Ein Android-Männchen im Googleplex in Menlo Park, Kalifornien. Android kommt dem Konzern nun sehr teuer.

Ein Android-Männchen im Googleplex in Menlo Park, Kalifornien. Android kommt dem Konzern nun sehr teuer.© APAweb/AFP, EDELSON Ein Android-Männchen im Googleplex in Menlo Park, Kalifornien. Android kommt dem Konzern nun sehr teuer.© APAweb/AFP, EDELSON

Brüssel. Es ist die höchste Kartellstrafe, die von der EU-Kommission jemals in einem Einzelfall verhängt worden ist. Am Mittwoch erklärt EU-Wettbewerbskommissarin Margrethe Vestager, die Kommission habe sich entschlossen, Google eine Strafe von 4,34 Milliarden Euro aufzubrummen. Die Geldbuße wurde noch am selben Tag offiziell verhängt.

Von Journalisten gefragt, ob Vestager mit dieser riesigen Summe auch eine politische Dimension mitdenkt, antwortete die Kommissarin: "Ich finde auch, dass es viel Geld ist." Aber es sei innerhalb der gängigen Berechnungen der Kommission, die Umsatz und Gewinn des Konzerns beziehungsweise des Mutterkonzerns (Alphabet) miteinbeziehen. Die Höhe der Strafe reflektiere außerdem laut Vestager "die Dauer (des Missbrauchs), dem Ernst sowie der Unternehmensgröße" geschuldet.

Die Kommission hatte dieses Verfahren, das "Android-Verfahren", bereits im April 2015 aufgenommen. Konkret geht es um Android, das Smartphone- und Tablet-Betriebssystem von Google und allen Diensten, die damit scheinbar zwingend Hand in Hand gehen. Android ist inzwischen praktisch das einzige Betriebssystem für Smartphones, die nicht aus der Apple/iPhone-Sphäre sind. Damit hat Google über Android durchaus die Hand über die Nutzung von mehr als 80 Prozent aller Smartphone-Benutzer.

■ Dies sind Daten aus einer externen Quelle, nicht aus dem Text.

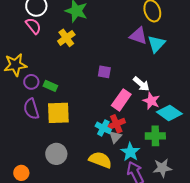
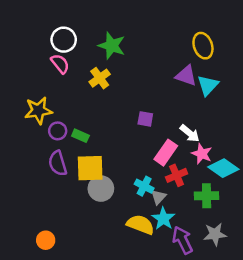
red cross: (116, 124) -> (177, 175), moved
cyan star: (130, 152) -> (163, 219), moved
gray circle: (56, 154) -> (101, 189), moved

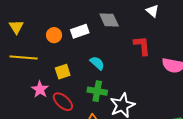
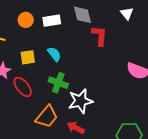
red L-shape: (142, 46) -> (99, 36), moved
cyan semicircle: (97, 63) -> (54, 54), moved

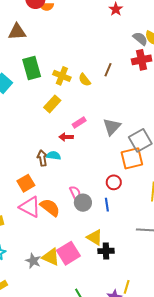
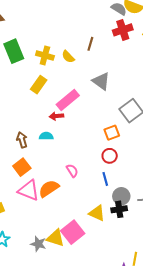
pink rectangle: (79, 122) -> (68, 100), size x1.6
gray triangle: (112, 127) -> (101, 81), moved, turned -30
brown arrow: (42, 158) -> (22, 140), moved
orange square: (132, 158) -> (112, 133), moved, size x0.7
gray circle: (83, 203) -> (121, 196), moved
orange semicircle: (50, 207) -> (49, 189), turned -65
black cross: (106, 251) -> (119, 209), moved

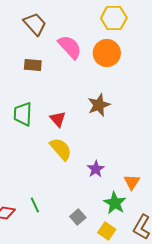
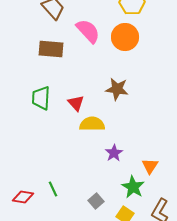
brown rectangle: (33, 65) -> (51, 49), size x1.4
brown star: (99, 105) -> (117, 89), turned 30
yellow semicircle: (61, 149) -> (92, 124), moved, turned -50

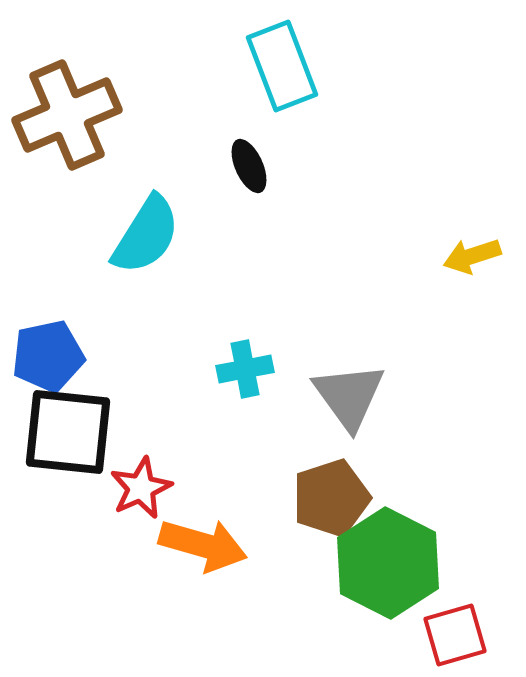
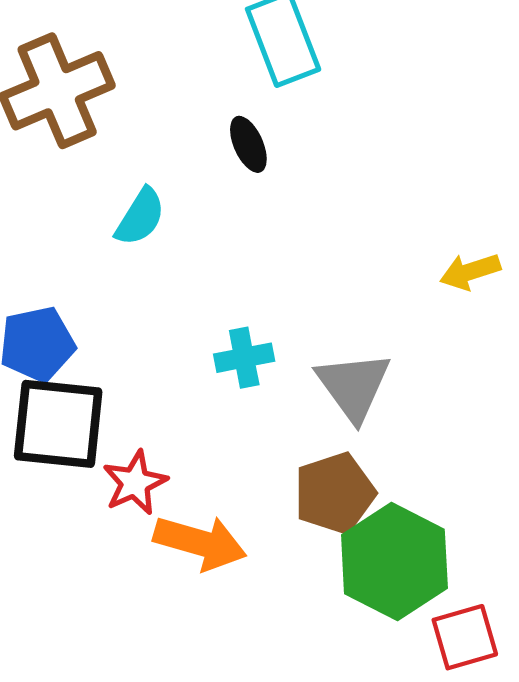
cyan semicircle: (146, 235) -> (140, 217), size x0.7
yellow arrow: (472, 256) -> (470, 272), moved

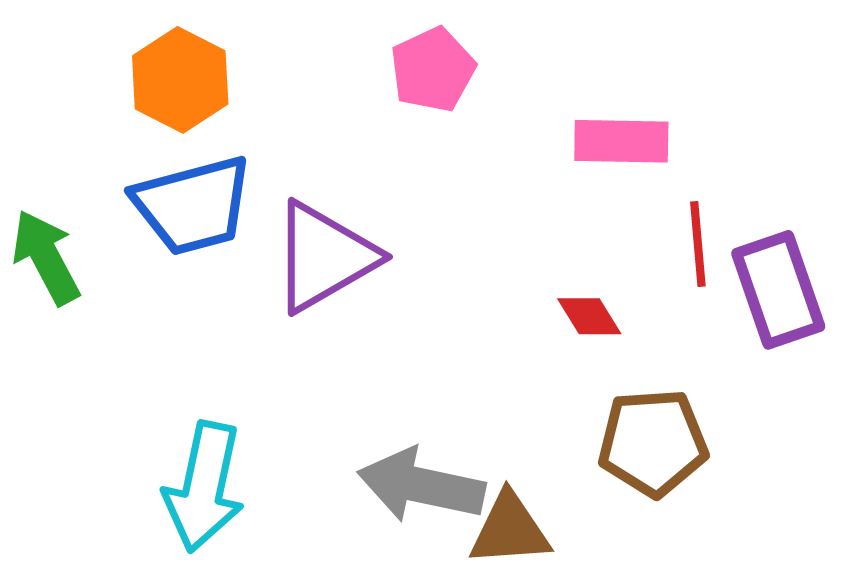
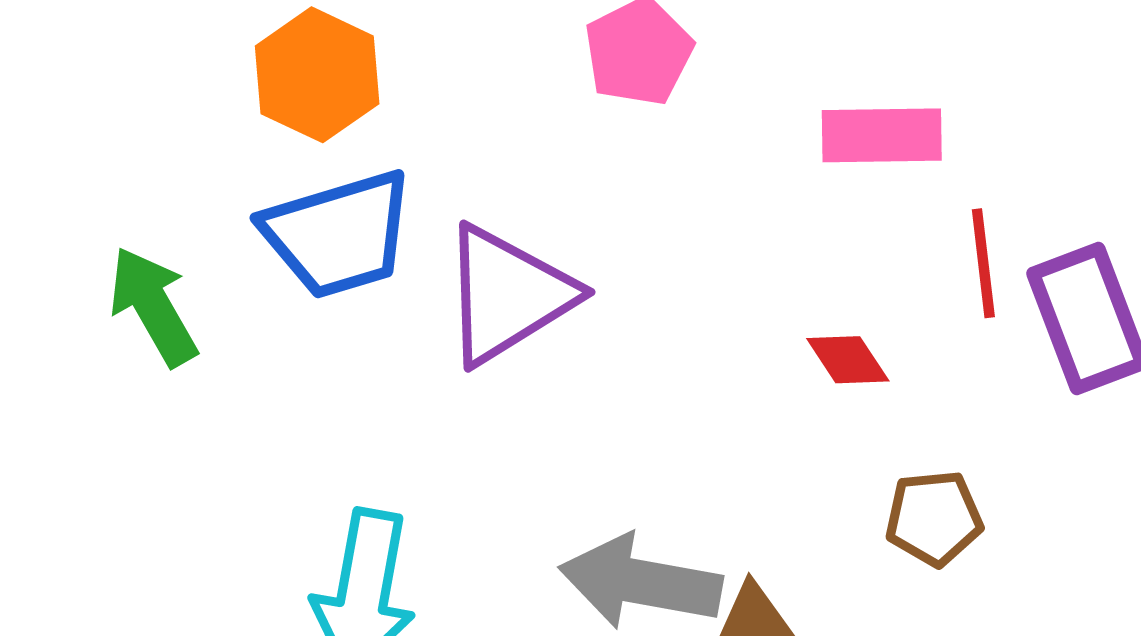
brown pentagon: (653, 443) -> (934, 518), size x0.7

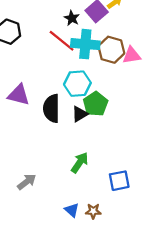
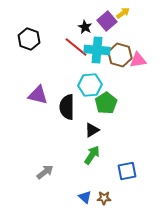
black triangle: (80, 114) -> (92, 130), moved

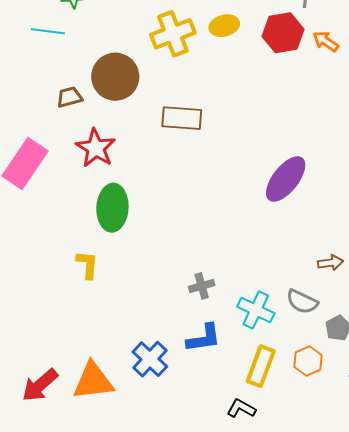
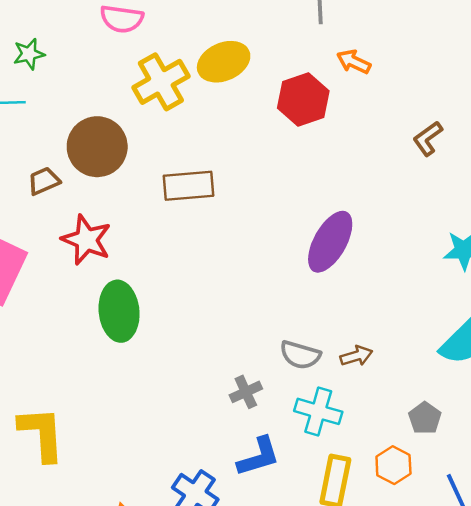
yellow ellipse: (224, 26) -> (224, 62), size x1.4
red hexagon: (283, 33) -> (303, 100), moved
brown arrow: (331, 263) -> (356, 356), moved
yellow L-shape: (87, 265) -> (42, 434), moved, size x1.6
gray semicircle: (302, 302) -> (300, 355), moved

Würde Google mit dieser Vormachtstellung pfleglich umgehen, hätte die Wettbewerbskommission kein Problem. Doch in Brüssel ist man zu dem Entschluss gekommen, dass Google diese Stellung missbräuchlich verwendet-

Smartphones brauchen, wie andere elektronische Geräte auch, ein Betriebssystem. Entweder die Hersteller entwickeln selbst eines - das kommt oft sehr teuer und ist selten von Erfolg gesegnet, das iOS von Apple mal abgesehen.

Oder die Hersteller greifen zu dem, was scheinbar frei nutzbar ist: Android von Google. Doch wenn die Hersteller Android benutzen wollen, können sie dieses System nicht alleine verwenden - es kommen zwingend vorinstallierte Dienste von Google gleich mit an Bord. Um auf den Google Playstore Zugriff zu haben, müssen etwa die Google-Suchmaschine und der Google Browser Chrome vorinstalliert werden.

Zudem soll Google laut Vestager die Handy-Hersteller daran hindern, Smartphones mit eigens weiter entwickelten Android-Versionen zu vertreiben. Bei solchen Änderungen hätte der Hersteller das Recht verloren, Telefone mit Android zu verkaufen.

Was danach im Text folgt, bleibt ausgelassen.